Reputation: 1
I am running Active Perl 5.16.3 on Windows 7 (32 bits).
My (short) program massages an input text file (encoded in UTF-8). I wish the output encoding to be in Latin1, so my code is:
open (OUT, '>;encoding(Latin1)', "out.txt") || die "Cannot open output file: $!\n";
print OUT "$string\n";
yet the resulting file is still in UTF-8. What am I doing wrong?
Upvotes: 0
Views: 500
Reputation: 57600
Firstly, the encoding layer is separated from the open mode by a colon, not a semicolon.
open OUT, '>:encoding(latin1)', "out.txt" or die "Cannot open output file: $!\n";
Secondly, Latin-1 can only encode a small subset of UTF-8. Furthermore, most of this subset is encoded the same in both encodings.
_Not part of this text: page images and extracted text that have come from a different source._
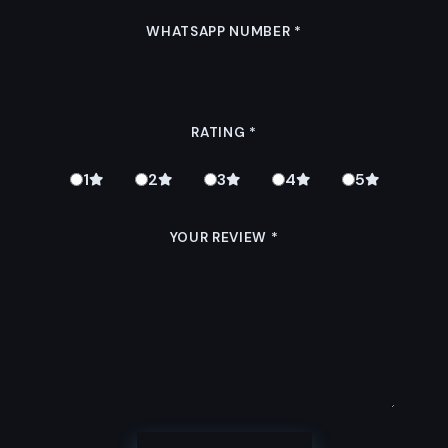
WHATSAPP NUMBER
*
RATING
*
1
2
3
4
5
YOUR REVIEW
*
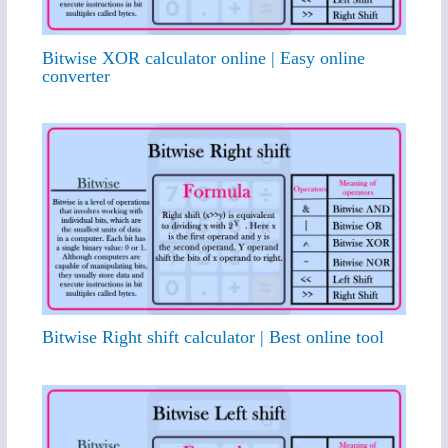
Bitwise XOR calculator online | Easy online
converter
Bitwise Right shift calculator | Best online tool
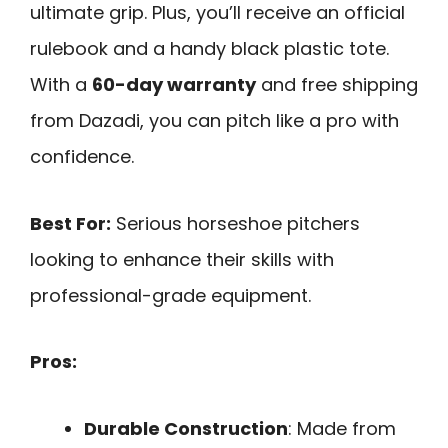
ultimate grip. Plus, you’ll receive an official
rulebook and a handy black plastic tote.
With a
60-day warranty
and free shipping
from Dazadi, you can pitch like a pro with
confidence.
Best For:
Serious horseshoe pitchers
looking to enhance their skills with
professional-grade equipment.
Pros:
Durable Construction
: Made from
We therefore have to use a test file with characters that are not encoded the same, e.g. \N{MULTIPLICATION SIGN}
U+00D7 ×
, which is \xD7
in Latin-1, and \xC3\x97
in UTF-8.
Make also sure that you actually decode the input file.
Here is how you could generate the test file:
$ perl -CSA -E'say "\N{U+00D7}"' > input.txt
Here is how you can test that you are properly recoding the file:
use strict;
use warnings;
use autodie;
open my $in, "<:encoding(UTF-8)", "input.txt";
open my $out, ">:encoding(latin1)", "output.txt";
while (<$in>) {
print { $out } $_;
}
The input.txt
and output.txt
should afterwards have different lengths (3 bytes → 2 bytes).
Upvotes: 2